Começa daí a fuga dos protagonistas com as Forças
Armadas dos EUA no encalço.
Eventos sincromísticos
O primeiro detalhe surpreendente do filme é que a
“base” militar abandonada das primeiras sequências do filme é real. Não é bem
uma base, mas um estúdio cinematográfico secreto chamado Lookout Mountain
localizado nas colinas de Hollywood e que funcionou entre 1947 e 1969. Sob o
comando da Força Aérea produziu filmes secretos, por exemplo, sobre as
experiências nucleares pelo Departamento de Defesa e Comissão de Energia
Atômica. Recentemente o estúdio foi colocado à venda por seis milhões de
dólares.
O diretor Mike Gray afirmou em entrevistas que
morava nas proximidades das colinas de Hollywood e próximo a Lookout Mountain,
onde conheceu o ator David Carradine. Ele apenas juntou tudo isso e surgiu o
argumento do roteiro.
Mike Gray foi escritor e ativista político,
conhecido pelos seus documentários e trabalhos de não-ficção. Formado em
Engenharia Aeronáutica trabalhou para a “Aviation Age” e mais tarde com
publicidade em Chicago. Mas começou a produzir documentários com forte teor
político como o filme sobre o assassinato do membro do movimento “Panteras
Negras” Fred Hampton, em 1968.
Em Hollywood experimentou um momento altamente sincromístico:
escreveu o roteiro do conspiratório filme “Síndrome da China” (1979) que
descreve um grave acidente em uma usina nuclear em Los Angeles. Duas semanas
depois do lançamento do filme, ocorreu o acidente real na usina de Three Mile
Island que lhe faria alcançar a notoriedade.
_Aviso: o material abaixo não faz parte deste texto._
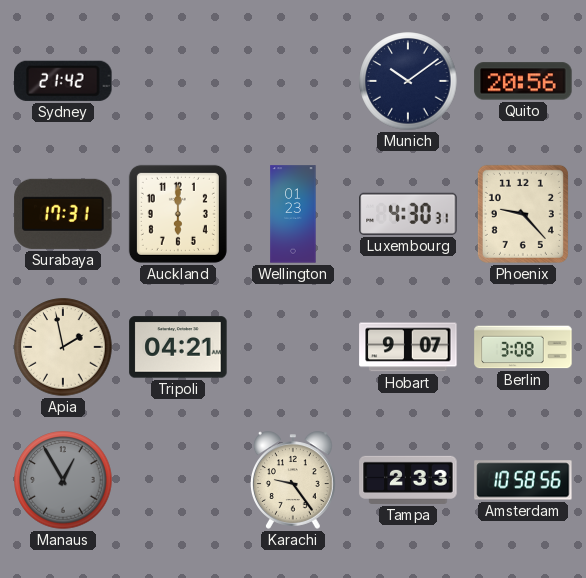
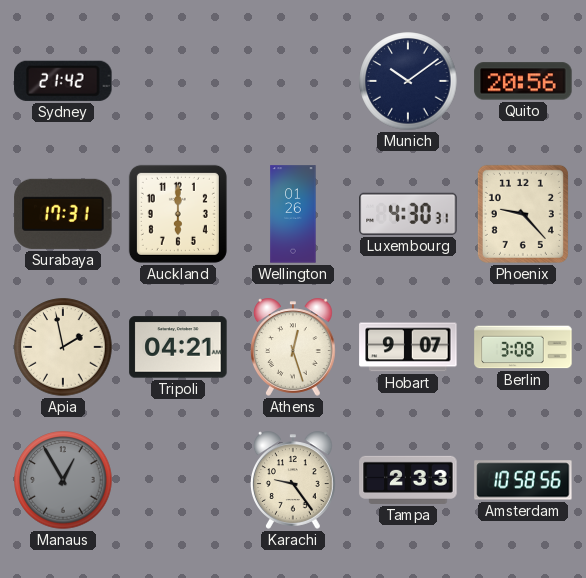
Wellington: 01:23 -> 01:26
Athens: none -> 12:27
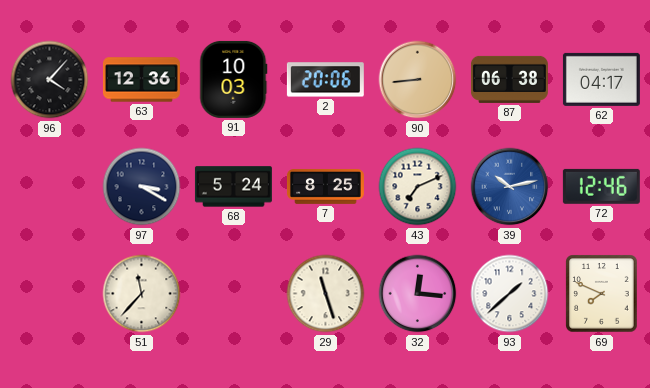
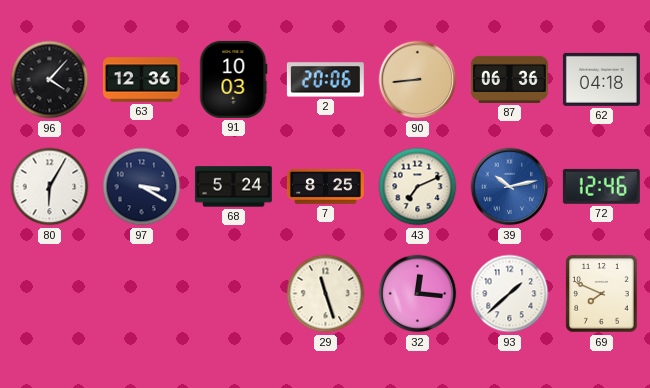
87: 06:38 -> 06:36
62: 04:17 -> 04:18
80: none -> 6:05
51: 11:37 -> none
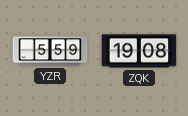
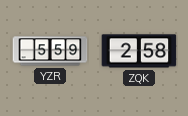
ZQK: 19:08 -> 2:58
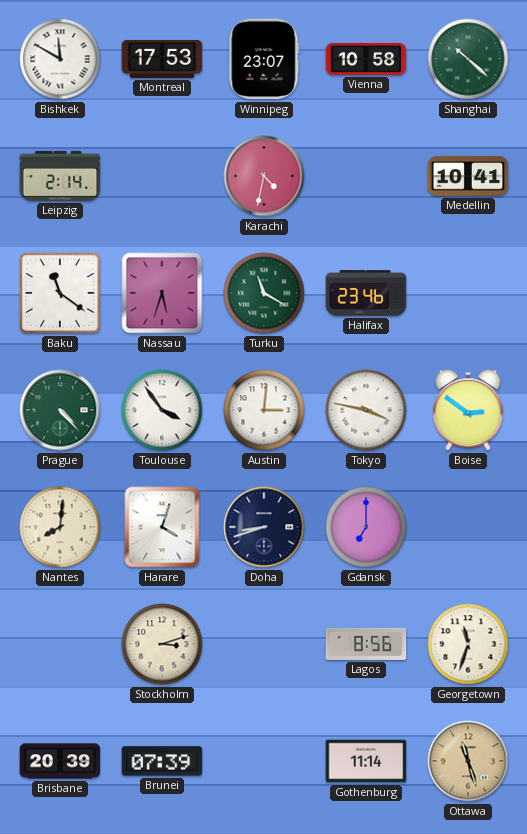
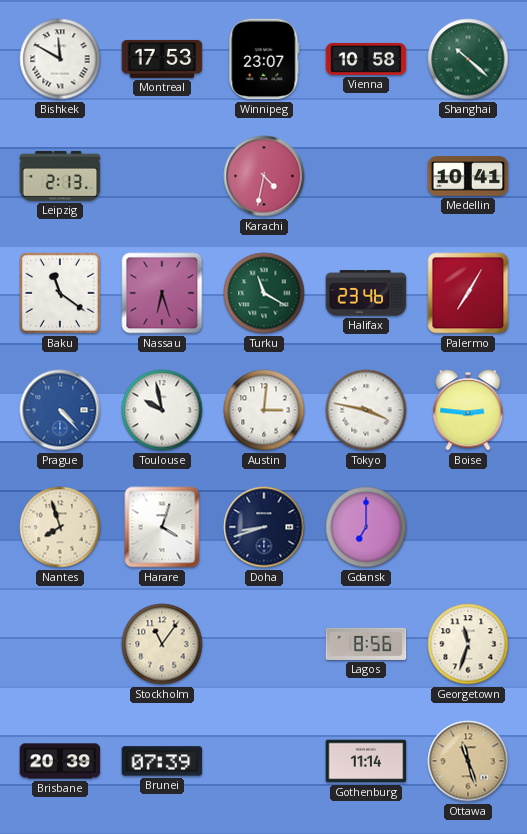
Leipzig: 2:14 -> 2:13
Nassau: 5:33 -> 6:27
Palermo: none -> 7:05
Prague dial: green -> blue
Toulouse: 3:54 -> 9:58
Boise: 2:51 -> 2:46
Nantes: 8:01 -> 7:57
Stockholm: 3:12 -> 11:06
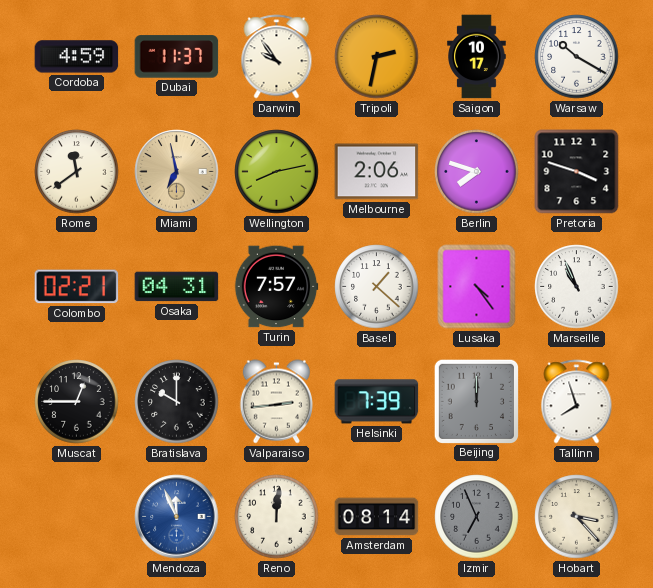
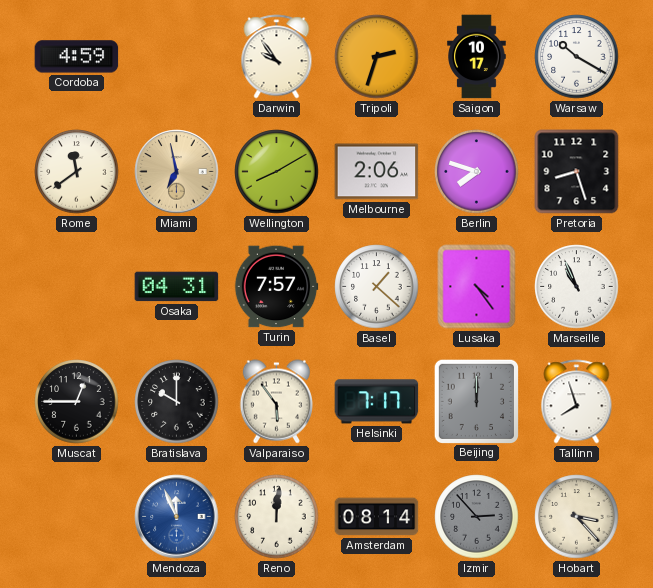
Dubai: 11:37 -> none
Tripoli: 2:32 -> 2:33
Wellington: 8:13 -> 8:10
Pretoria: 3:48 -> 8:27
Colombo: 02:21 -> none
Valparaiso: 2:44 -> 5:54
Helsinki: 7:39 -> 7:17
Izmir: 6:56 -> 2:53
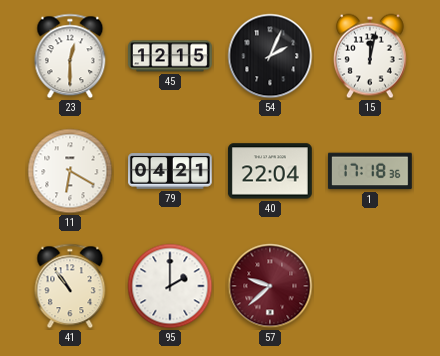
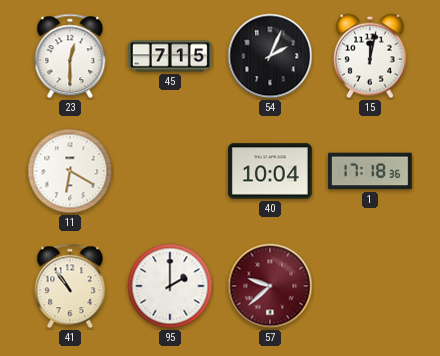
45: 12:15 -> 7:15
79: 04:21 -> none
40: 22:04 -> 10:04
Mais tarde, em 1981, produziu o documentário para
TV “The Rocket Pilots” onde usou suas conexões com a indústria aeroespacial
para fazer dispendiosas tomadas na Base Aérea de Edwards. Com esse forte foco
foi um passo para a realização de “Wavelength”, mas Gray insiste que o filme
nada teve a ver com o incidente real com OVNI.
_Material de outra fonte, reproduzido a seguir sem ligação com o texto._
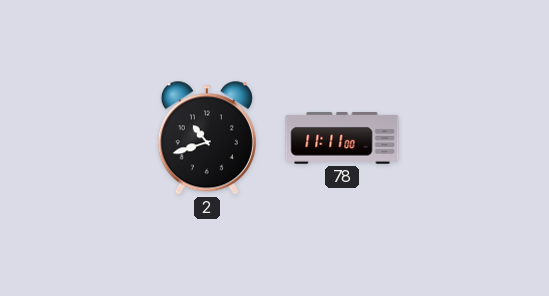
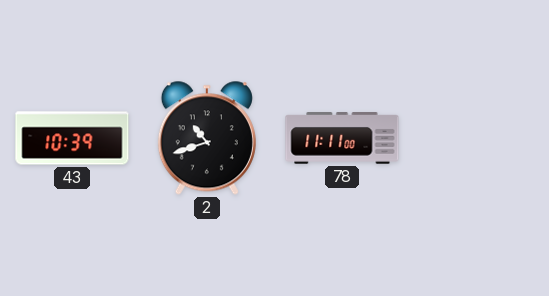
43: none -> 10:39
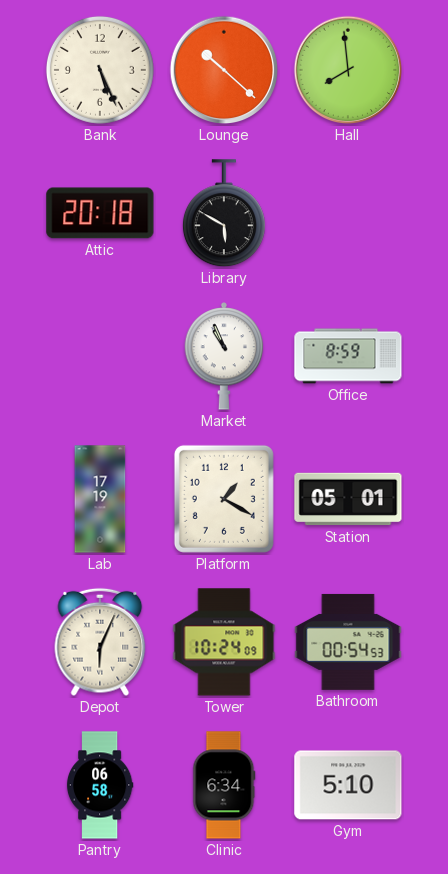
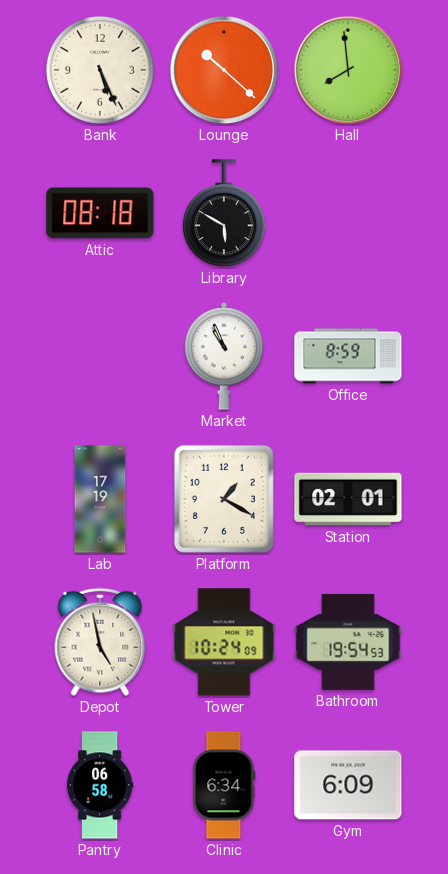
Attic: 20:18 -> 08:18
Station: 05:01 -> 02:01
Depot: 6:04 -> 4:58
Bathroom: 00:54 -> 19:54
Gym: 5:10 -> 6:09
Gray dirigiu e escreveu um filme sobre aliens sério, raivoso e politicamente
carregado. Um filme independente financiado por Maurice Rosenfield, um advogado
conhecido por ações judiciais classistas.
Por isso muitos acreditam que na verdade o tema ETs
e laboratórios subterrâneos foi nada mais do que uma alegoria. Na verdade Gray
tratou de forma indireta sobre o infame MKUltra Project (que permaneceu oficialmente
ativo de 1953 a 1973, mas muitos afirmam que suas experiências permanecem atualmente
em igrejas evangélicas e seitas místicas), projeto secreto do governos dos EUA
que envolveu pesquisas sobre métodos para manipular estados mentais e alterar
funções cerebrais mediante administração de LSD, hipnose, privação sensorial,
tortura, isolamento, abusos verbais e sexuais etc.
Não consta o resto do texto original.